We investigated in vitro the antagonistic properties of GR3027 regarding the THDOC-dependent potentiation of GABA, primarily on extra-synaptic GABA_A receptors consisting of recombinant human α5β3γ2 subunits expressed in HEK cells, using the patch clamp technique. It has been previously shown that certain neurosteroids, including AP and THDOC, may modulate and directly activate GABA_A receptors, i.e., they may act both in the presence and the absence of GABA. Therefore, we first verified the effect of THDOC on the baseline holding current without the agonist-induced activation of GABA_A receptors. The presented results demonstrate that, also in our setting, THDOC may directly activate α5β3γ2 GABA_A receptors expressed in HEK-293 cells and positively modulate their responses to low concentrations of GABA, which was previously shown for GABA_A receptors studied in neurons and HEK-293 cells [36,41,42]. The aims of these studies were to find out whether GR3027 inhibits the effect of the positive allosteric modulator THDOC with and without GABA under physiological conditions. In addition, we wished to investigate whether GR3027 inhibited GABA’s effect. Using a protocol designed to mimic extra-synaptic “tonic inhibition” conditions with the long-term application of a low GABA concentration, we studied whether GR3027 could modulate the THDOC-mediated potentiation. Our findings revealed that GR3027 could antagonize both the direct THDOC-mediated gating effect of α5β3γ2L GABA_A receptors and the THDOC-mediated potentiation of the GABA-evoked activation of α5β3γ2L GABA_A receptors, without its own direct gating effect on the GABA_A channel function, within the tested concentration range, and this confirms earlier reports [35].
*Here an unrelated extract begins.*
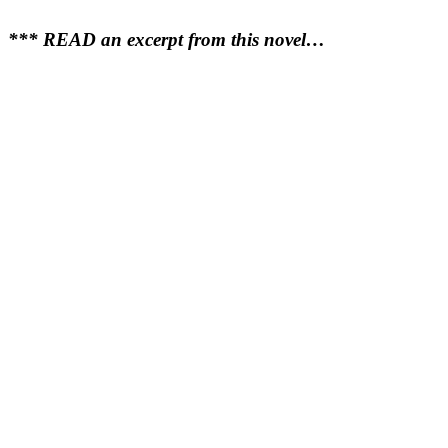
*** READ an excerpt from this novel…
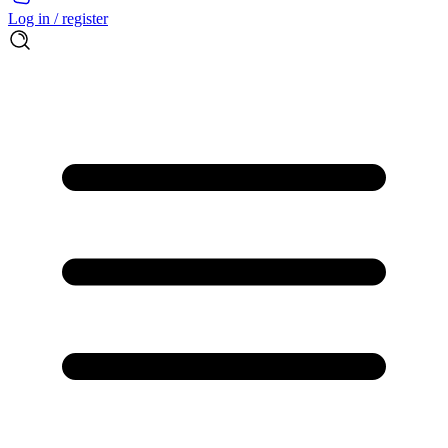
Log in / register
The α1 receptor subunit is generally regarded as an “intra-synaptic all-round” subunit [4,5,40]. The results suggest that both types of GABA_A receptors tested under physiological conditions in this study were affected by GR3027. The reason for using THDOC instead of AP in electrophysiological recordings is that THDOC has a faster washout rate and is thus easier to wash off and more suitable to use in vitro [8]. It has been shown that AP and THDOC bind to the same binding sites on the GABA_A receptor, both for the modulation of the GABA effect and for their own agonistic activity [7]. Furthermore, we have previously shown that the effect of AP and THDOC on chloride ion influx is similar [43]. We interpret that the current electrophysiological findings obtained using THDOC are highly relevant for interpretations of GR3027′s effects on AP-induced learning deficits. To be able to compare AP and THDOC’s dose relations in vitro, we investigated the effect of low-dosage AP on the current response in dissociated hypothalamic cells. We showed that AP and THDOC had effects in the same dose range in hypothalamic cells taken from male rats and on recombinant HEC cells.
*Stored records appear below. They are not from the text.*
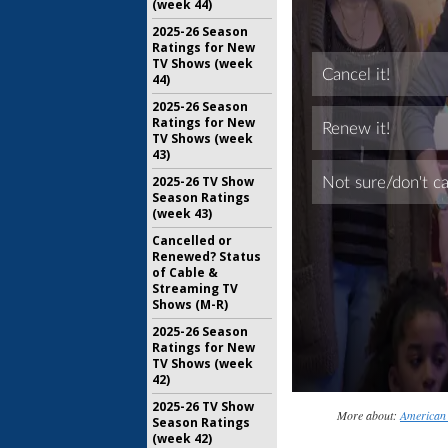
(week 44)
2025-26 Season
Ratings for New
TV Shows (week
44)
2025-26 Season
Ratings for New
TV Shows (week
43)
2025-26 TV Show
Season Ratings
(week 43)
Cancelled or
Renewed? Status
of Cable &
Streaming TV
Shows (M-R)
2025-26 Season
Ratings for New
TV Shows (week
42)
2025-26 TV Show
More about:
American 
Season Ratings
(week 42)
The α5 receptor subunit is highly involved in learning and memory processes. Increased activation of the α5-containing receptors is believed to hinder learning and memory. A mouse model lacking the α5 subunit displayed enhanced learning [17]. Blockade of the GABA_A receptor subunit α5 increased learning and memory [18]. In addition, a specific α5 inverse agonist on the GABA_A receptor was shown to improve memory and learning in rodents [19]. In this paper, we show that GR3027 is an active GABA_A receptor-modulating steroid antagonist on α5-containing receptors and it is therefore likely that GR3027 antagonized the AP-induced learning deficits by antagonizing the AP-mediated modulation of the GABA response on the α5-containing receptors. However, GR3027′s antagonizing effect on the AP-induced loss of righting reflex demanded a higher AP:GR3027 ratio than the effect on learning and memory.

In conclusion, we have shown that GR3027 antagonized the AP-induced deficit and the THDOC-induced current increase for both α1-containing and α5-containing GABA_A receptors. GR3027 can also antagonize AP-induced memory and learning impairments. This would imply that the compound is effective for the alleviation of AP-induced learning deficits.